§ WHAT IS BEING ASKED
Go through the lines below and count those that contain "Luglio"; the number is all that should be returned.

§ DATA PROVIDED
● ● ● ●

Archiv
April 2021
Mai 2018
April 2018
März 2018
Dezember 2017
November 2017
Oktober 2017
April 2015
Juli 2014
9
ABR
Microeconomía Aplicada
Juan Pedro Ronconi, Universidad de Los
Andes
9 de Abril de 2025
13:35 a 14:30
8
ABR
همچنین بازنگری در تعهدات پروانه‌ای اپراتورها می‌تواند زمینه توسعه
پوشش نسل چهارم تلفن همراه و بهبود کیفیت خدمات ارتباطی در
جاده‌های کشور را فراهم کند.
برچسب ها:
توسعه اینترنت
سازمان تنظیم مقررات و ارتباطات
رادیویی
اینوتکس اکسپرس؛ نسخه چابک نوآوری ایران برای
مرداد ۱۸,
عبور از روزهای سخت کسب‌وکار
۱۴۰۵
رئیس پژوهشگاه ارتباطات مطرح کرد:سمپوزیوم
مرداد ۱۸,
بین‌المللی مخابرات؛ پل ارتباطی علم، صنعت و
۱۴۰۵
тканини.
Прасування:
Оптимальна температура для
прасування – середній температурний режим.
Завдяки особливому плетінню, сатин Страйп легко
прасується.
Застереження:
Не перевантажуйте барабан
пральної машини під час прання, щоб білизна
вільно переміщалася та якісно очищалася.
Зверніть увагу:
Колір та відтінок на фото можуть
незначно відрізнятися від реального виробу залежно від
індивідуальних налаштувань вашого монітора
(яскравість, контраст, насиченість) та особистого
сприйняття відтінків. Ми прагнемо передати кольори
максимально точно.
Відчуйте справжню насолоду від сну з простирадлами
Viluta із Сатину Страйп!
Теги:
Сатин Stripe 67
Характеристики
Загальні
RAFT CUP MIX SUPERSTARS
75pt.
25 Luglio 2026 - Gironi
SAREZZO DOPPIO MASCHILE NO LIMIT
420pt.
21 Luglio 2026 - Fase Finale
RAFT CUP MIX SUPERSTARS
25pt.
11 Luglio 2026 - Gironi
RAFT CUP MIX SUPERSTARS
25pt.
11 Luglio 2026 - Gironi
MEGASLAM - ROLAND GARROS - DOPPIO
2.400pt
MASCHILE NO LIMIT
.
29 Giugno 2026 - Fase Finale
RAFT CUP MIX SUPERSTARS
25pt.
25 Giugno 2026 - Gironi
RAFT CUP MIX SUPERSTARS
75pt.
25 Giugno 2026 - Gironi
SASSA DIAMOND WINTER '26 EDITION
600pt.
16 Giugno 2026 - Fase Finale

● ● ● ●

§ TASK SOLUTION
4